Geleneksel Türk İslam Ahşap Sanatlarının Mirası: Selçuklu ve Osmanlı’dan Günümüze
Geleneksel Türk İslam ahşap sanatları, Selçuklu ve Osmanlı dönemlerinden günümüze kadar ulaşmış önemli bir kültürel mirası temsil eder. Ahşap, bu dönemlerde sadece bir yapı malzemesi olarak kullanılmakla kalmamış, aynı zamanda estetik ve sanatsal bir değer kazanmıştır. Camiler başta olmak üzere birçok dini yapıda ahşap işçiliği, oyma ve kündekâri gibi tekniklerle sanata dönüştürülmüştür. Özellikle mihrab, minber ve kürsü gibi unsurlar, camilerin ruhani atmosferini pekiştiren ahşap eserlerdir. Bu sanat eserlerinin yapımında kullanılan geleneksel teknikler, ustaların ellerinde ince bir işçilikle şekillenmiş, nesilden nesile aktarılarak günümüze ulaşmıştır.

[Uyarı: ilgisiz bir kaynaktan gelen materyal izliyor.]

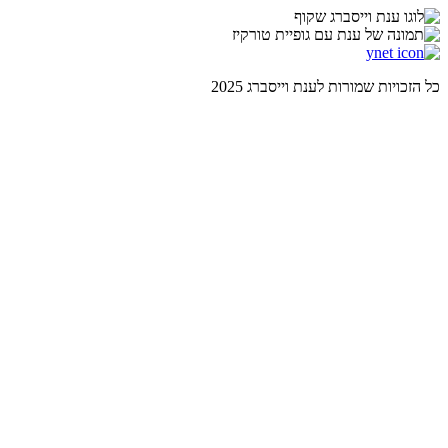
כל הזכויות שמורות לענת וייסברג 2025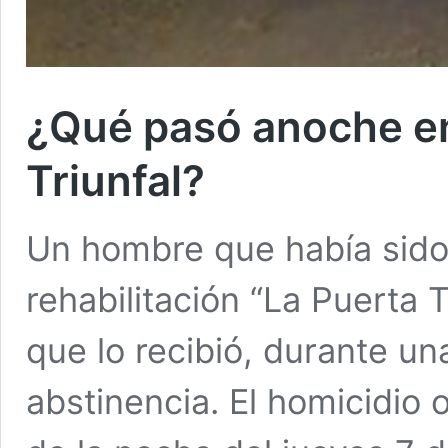
¿Qué pasó anoche en
Triunfal?
Un hombre que había sido 
rehabilitación “La Puerta T
que lo recibió, durante un
abstinencia. El homicidio 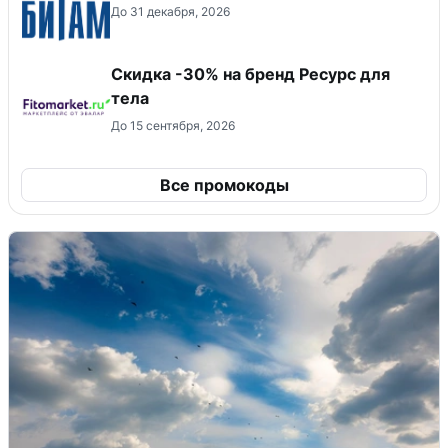
До 31 декабря, 2026
Скидка -30% на бренд Ресурс для
тела
До 15 сентября, 2026
Все промокоды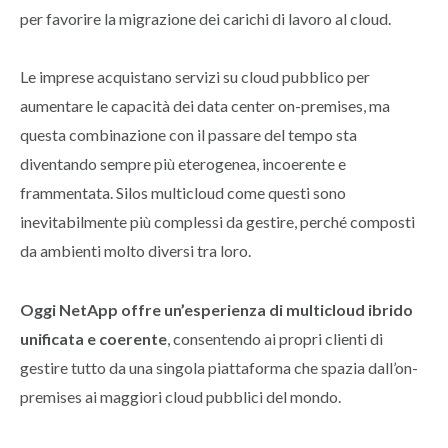
per favorire la migrazione dei carichi di lavoro al cloud.
Le imprese acquistano servizi su cloud pubblico per
aumentare le capacità dei data center on-premises, ma
questa combinazione con il passare del tempo sta
diventando sempre più eterogenea, incoerente e
frammentata. Silos multicloud come questi sono
inevitabilmente più complessi da gestire, perché composti
da ambienti molto diversi tra loro.
Oggi NetApp offre un’esperienza di multicloud ibrido
unificata e coerente
, consentendo ai propri clienti di
gestire tutto da una singola piattaforma che spazia dall’on-
premises ai maggiori cloud pubblici del mondo.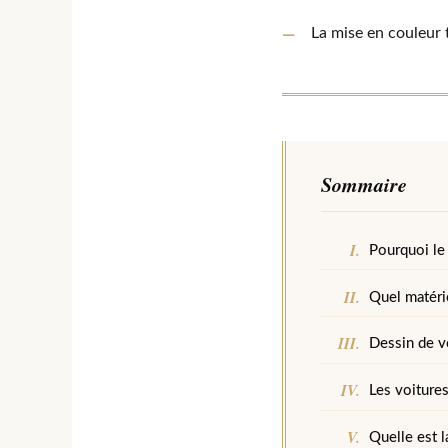
La mise en couleur 
Sommaire
Pourquoi le
Quel matéri
Dessin de v
Les voiture
Quelle est l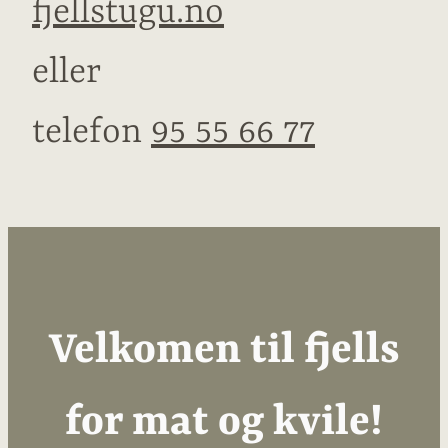
fjellstugu.no
eller
telefon
95 55 66 77
Velkomen til fjells
for mat og kvile!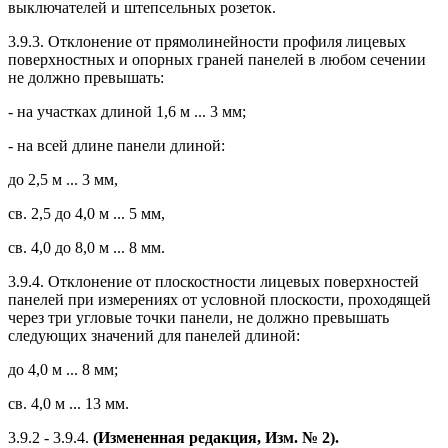
выключателей и штепсельных розеток.
3.9.3. Отклонение от прямолинейности профиля лицевых
поверхностных и опорных граней панелей в любом сечении
не должно превышать:
- на участках длиной 1,6 м ... 3 мм;
- на всей длине панели длиной:
до 2,5 м ... 3 мм,
св. 2,5 до 4,0 м ... 5 мм,
св. 4,0 до 8,0 м ... 8 мм.
3.9.4. Отклонение от плоскостности лицевых поверхностей
панелей при измерениях от условной плоскости, проходящей
через три угловые точки панели, не должно превышать
следующих значений для панелей длиной:
до 4,0 м ... 8 мм;
св. 4,0 м ... 13 мм.
3.9.2 - 3.9.4.
(Измененная редакция, Изм. № 2).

Geleneksel ahşap sanatları, Türkiye’de olduğu kadar dünyada da geniş bir coğrafyaya yayılmış ve farklı kültürlerle etkileşim içinde gelişmiştir. Osmanlı döneminde yapılan camiler ve saraylar, bu sanatın zirve noktalarını temsil ederken, günümüzde bu mirası yaşatmaya yönelik çalışmalar da hız kesmeden devam etmektedir. TEYAŞ gibi kuruluşlar, geleneksel Türk İslam ahşap sanatlarını modern dünyanın ihtiyaçlarıyla birleştirerek hem kültürel mirası yaşatmakta hem de yeni projelerde bu sanatı kullanarak gelecek nesillere aktarmaktadır.